Instruction format naming convention

WillTrojak · January 29, 2025, 10:19am

I’ve been doing some work on a domain-specific compiler for Power, and a minor issue has been that there are multiple subtypes for each instruction format.

For example, in 3.1c there are 4 A-form formats.

I wondered if people would be open to a more concrete name scheme for these sub-forms? This would mean forms are unambiguous but also immutable in future ISAs, with new sub-forms just appended.

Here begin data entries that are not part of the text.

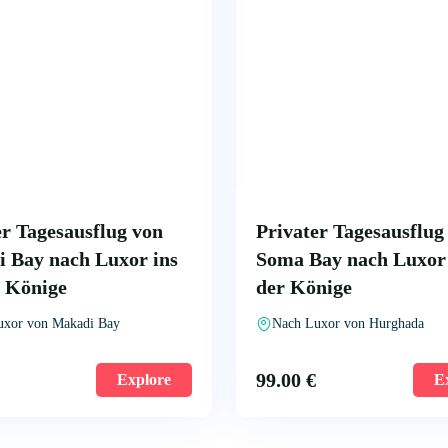
er Tagesausflug von
Privater Tagesausflug
 Bay nach Luxor ins
Soma Bay nach Luxor 
r Könige
der Könige
uxor von Makadi Bay
Nach Luxor von Hurghada
99.00
€
Explore
E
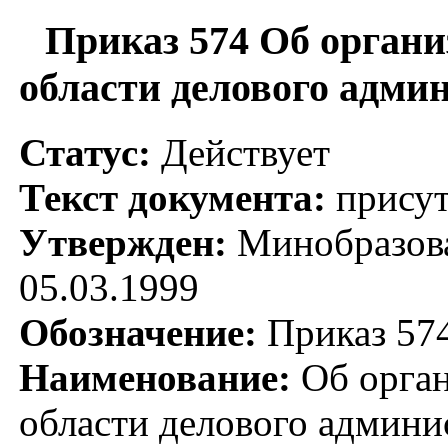
Приказ 574 Об органи
области делового адм
Статус:
Действует
Текст документа:
присут
Утвержден:
Минобразова
05.03.1999
Обозначение:
Приказ 57
Наименование:
Об орган
области делового админ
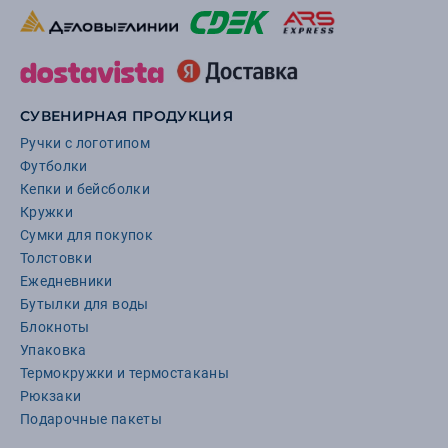
СУВЕНИРНАЯ ПРОДУКЦИЯ
Ручки с логотипом
Футболки
Кепки и бейсболки
Кружки
Сумки для покупок
Толстовки
Ежедневники
Бутылки для воды
Блокноты
Упаковка
Термокружки и термостаканы
Рюкзаки
Подарочные пакеты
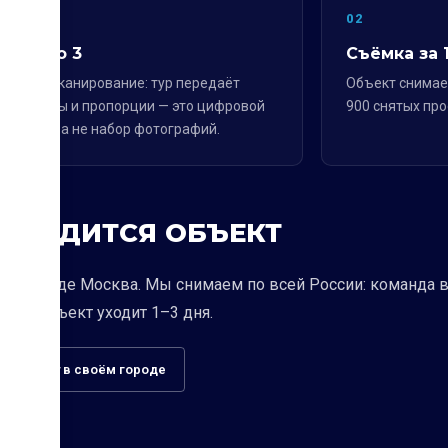
02
port Pro 3
Съёмка за 
 LiDAR-сканирование: тур передаёт
Объект снимает
 размеры и пропорции — это цифровой
900 снятых про
объекта, а не набор фотографий.
НАХОДИТСЯ ОБЪЕКТ
т в городе Москва. Мы снимаем по всей России: команда 
д, на объект уходит 1–3 дня.
ь съёмку в своём городе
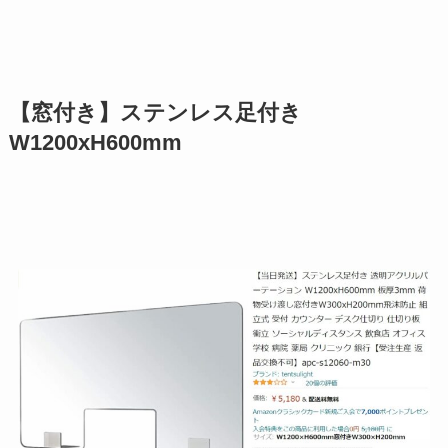
【窓付き】ステンレス足付き
W1200xH600mm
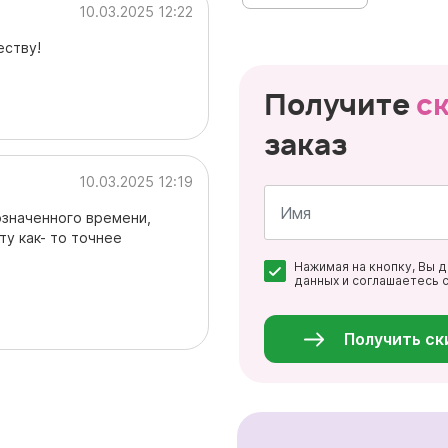
10.03.2025 12:22
еству!
Получите
с
заказ
10.03.2025 12:19
означенного времени,
ту как- то точнее
Имя
Нажимая на кнопку, Вы 
*
данных и соглашаетесь 
Персональные
данные
*
Получить ск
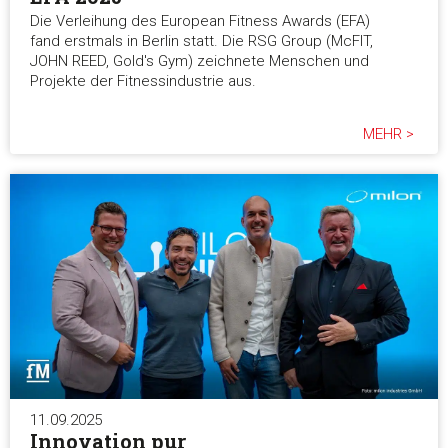
Die Verleihung des European Fitness Awards (EFA)
fand erstmals in Berlin statt. Die RSG Group (McFIT,
JOHN REED, Gold's Gym) zeichnete Menschen und
Projekte der Fitnessindustrie aus.
MEHR >
11.09.2025
Innovation pur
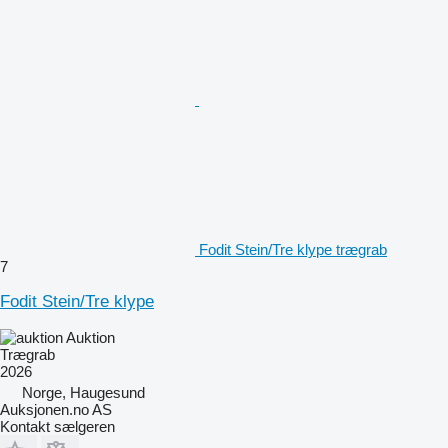
Fodit Stein/Tre klype trægrab
7
Fodit Stein/Tre klype
Auktion
Trægrab
2026
Norge, Haugesund
Auksjonen.no AS
Kontakt sælgeren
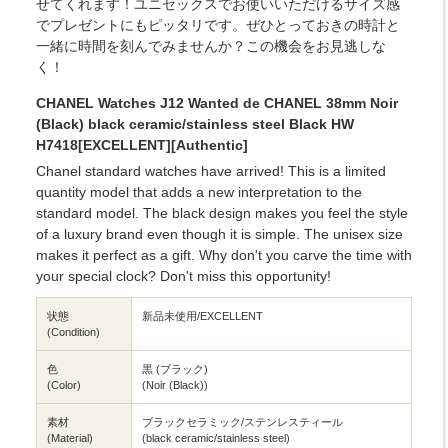
せてくれます！ユニセックスでお使いいただけるサイズ感
でプレゼントにもピッタリです。ぜひとっておきの時計と
一緒に時間を刻んでみませんか？この機会をお見逃しな
く！
CHANEL Watches J12 Wanted de CHANEL 38mm Noir
(Black) black ceramic/stainless steel Black HW
H7418[EXCELLENT][Authentic]
Chanel standard watches have arrived! This is a limited
quantity model that adds a new interpretation to the
standard model. The black design makes you feel the style
of a luxury brand even though it is simple. The unisex size
makes it perfect as a gift. Why don't you carve the time with
your special clock? Don't miss this opportunity!
状態
新品未使用/EXCELLENT
(Condition)
色
黒 (ブラック)
(Color)
(Noir (Black))
素材
ブラックセラミック/ステンレスティール
(Material)
(black ceramic/stainless steel)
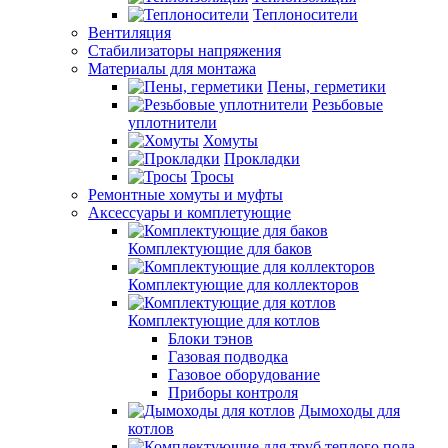
Теплоносители
Вентиляция
Стабилизаторы напряжения
Материалы для монтажа
Пены, герметики
Резьбовые
уплотнители
Хомуты
Прокладки
Тросы
Ремонтные хомуты и муфты
Аксессуары и комплетующие
Комплектующие для баков
Комплектующие для коллекторов
Комплектующие для котлов
Блоки тэнов
Газовая подводка
Газовое оборудование
Приборы контроля
Дымоходы для
котлов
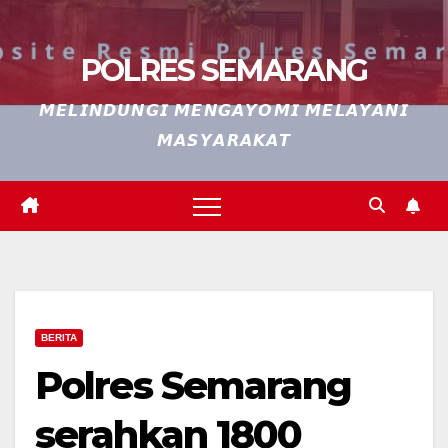
POLRES SEMARANG
𝙈𝙀𝙇𝙄𝙉𝘿𝙐𝙉𝙂𝙄 𝙈𝙀𝙉𝙂𝘼𝙔𝙊𝙈𝙄 𝙈𝙀𝙇𝘼𝙔𝘼𝙉𝙄
𝙈𝘼𝙎𝙔𝘼𝙍𝘼𝙆𝘼𝙏
BERITA
Polres Semarang
serahkan 1800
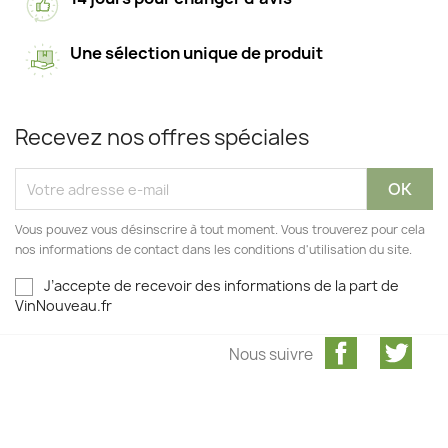
Une sélection unique de produit
Recevez nos offres spéciales
Vous pouvez vous désinscrire à tout moment. Vous trouverez pour cela
nos informations de contact dans les conditions d'utilisation du site.
J’accepte de recevoir des informations de la part de
VinNouveau.fr
Facebook
Twit
Nous suivre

As an example, in the z/Architecture ISA sub-forms are given a letter suffix to differentiate them (most easily seen in SA22-7871-10).

Will

Brad · January 29, 2025, 3:35pm

Welcome, Will!

If you’d like to give a more specific pointer to the z arch, I’ll take a look, but I’m not sure it’s necessary for the discussion.

I have no big problem with your suggestion, as far as it goes, but can imagine that the next discussion on the subject will be “the sub-forms are not in suffix order in the document, please fix.” That one I do have a problem with, because there’s a convention for how the sub-forms are illustrated. We could come up with a very complicated suffix structure to solve that problem, but the solution would be pretty baroque. If we go in with the understanding that the answer to the second suggestion is “no,” then maybe we can do this.

Is there a reason the sub-form needs to be actual architecture? There are a lot of standardizations defined outside of the architecture for toolchain and other uses. Why can’t this be handled that way?

WillTrojak · January 30, 2025, 10:00am

Here’s an example from z:

For z, the convention seems to be that a new sub-form name is based on appending to the existing list for the form. To me this seems like a reasonable option for backwards compatibility.

As far as I can see, I don’t see what the current convention is for Power.

What I’m building generates the opcodes itself, as this is faster than relying on another tool when you know exactly what you want to generate. However, you need a function that takes the instruction and mnemonic inputs and produces the 32/64-bit opcode based on the form. What has been challenging is what to name the various forms. Take the X-forms in 3.1C, with the C amendment forms were added in the middle of the list in the ISA, meaning a simple numeric system isn’t currently reliable. So far, I’ve come up with additional sub-form names, but this isn’t ideal and will probably get very confusing in time.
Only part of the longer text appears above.